À medida que são identificados os cadáveres dos mortos pelo fogo ou por afogamento (alguns tentaram afastar-se a nado das chamas) e as famílias podem por fim chorar os seus, as conversas na Grécia viram-se outra vez para as causas desta tragédia insuportável. A mesma conversa de 2007, quando 77 pessoas foram mortas pelo fogo no Peloponeso. Este foi o segundo desastre natural em Ática, em menos de um ano: 23 pessoas perderam a vida em novembro numa cheia na cidade de Mandra a oeste de Atenas.



Os dois casos estão relacionados? Para o perceber, temos de ter presente o que é chamado ‘realidade grega’. Tem tudo que ver com a forma como Atenas e a região da Ática se desenvolveram nos últimos 50 anos, tornando-se uma velha cidade-estado, abrigando mais de 40% da população do país. Nos anos 50 e 60, a parte metropolitana de Atenas cresceu rapidamente. Engoliu aldeias outrora pacíficas nos seus arredores, que rapidamente se tornaram subúrbios. Rios e ribeiras desapareceram, cobertos de cimento e construções. Florestas foram arrasadas e substituídas por localidades. No final dos anos 60, princípios da década de 70, durante a ditadura, uma construção monstruosa germinou por todo o lado. Se visitarmos uma pitoresca ilha nas Cíclades e virmos um monstro de betão entre casinhas delicadas, foi provavelmente construído nesse período. A junta deixou plantar casas prefabricadas nas matas, mesmo em pequenos terrenos. E novas aldeias cresceram em volta de Atenas, subúrbios da classe média-alta na linha de costa de Ática, para sul e para leste, bairros para os pobres a oeste e na ilha de Salamina.

E então entrou o Estado. Na primeira metade dos anos 80, um ministro do Ambiente visionário, Antonis Tritsis, tentou organizar o que tinha tão obviamente sido construído sem qualquer plano diretor. Milhares de casas clandestinas foram legalizadas, depois de pagarem multa; a ideia era que depois disso não haveria nem mais uma legalização. Era uma espécie de última oportunidade. E durante uma série de anos, o Conselho de Estado, o supremo tribunal administrativo grego, manteve essa ‘linha vermelha’ em todas as decisões.
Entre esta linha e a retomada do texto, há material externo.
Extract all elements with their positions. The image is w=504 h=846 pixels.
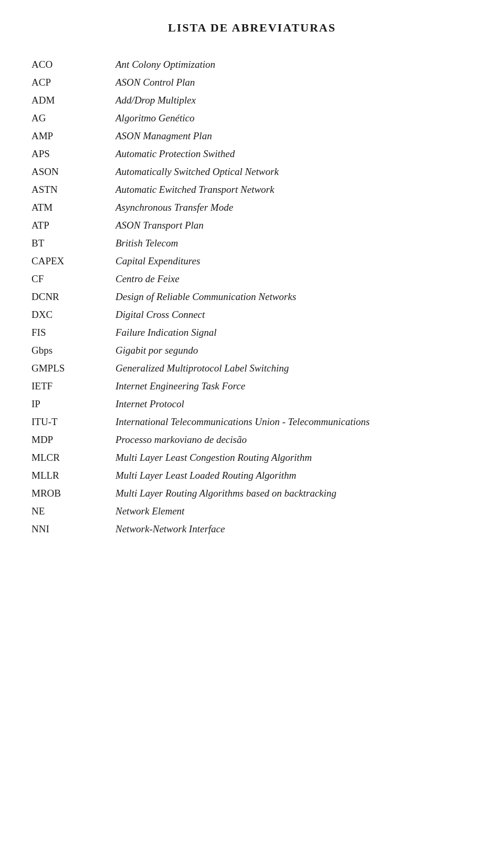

A construção clandestina parou? Infelizmente, não. Nos anos 90 e na primeira década deste século, a era da abundância na Grécia, a urbanização dos arredores de Atenas continuou, sem licenças nem planos urbanísticos. As autoridades reclamaram sempre contra a falta de pessoal, incapazes de travar a situação. Pelo contrário: governos consecutivos deram pequenos brindes aos seus eleitores — como ligações à rede elétrica ou ao abastecimento de água, mesmo em casas clandestinas. O mesmo fizeram os presidentes de câmara, que construíram estradas e algumas infraestruturas básicas nos bairros clandestinos. E à medida que as pessoas enriqueciam, mudavam-se do centro de Atenas para esses subúrbios que antes só recebiam veraneantes. Por isso o que era temporário tornou-se permanente.

Depois, em 2011, nos primeiros tempos da crise económica, uma nova lei tornou possível de novo a legalização dos edifícios clandestinos, estabelecendo uma nova ‘linha vermelha’. Seguiu-se-lhe uma nova lei em 2013 e outra ainda em 2017. Cerca de um milhão de edifícios foram legalizados num período de sete anos — mais de cem mil no leste de Ática, onde ficam Mati e Nea Makri.

Mas ainda assim, as três leis excluíam duas categorias: estruturas ilegais na floresta e na costa (ao contrário de Portugal, 80% da floresta grega são propriedade do Estado). Agora, sob pressão da troika, o Ministério do Ambiente está a recensear as florestas em todo o país (como forma de combater a corrupção). As autoridades locais, no entanto, podem estabelecer os limites de bairros ilegais dentro das matas, de maneira a ficarem de fora do recenseamento. O ministro tem agora nova lei na calha, estabelecendo alguns critérios para a legalização de uma série desses núcleos habitacionais. Portanto o ciclo de expansão urbanística anárquica vai continuar.

Deixei Mati com um gosto amargo na boca. As alterações climáticas estão a afetar a intensidade dos ventos, da chuva, das vagas de calor. Protegermo-nos vai ser cada vez mais difícil e complicado. As pessoas tendem a apontar o dedo ao Governo. Mas lá no fundo, sentimos que os nossos paraísos de infância podem ter deixado de ser seguros.»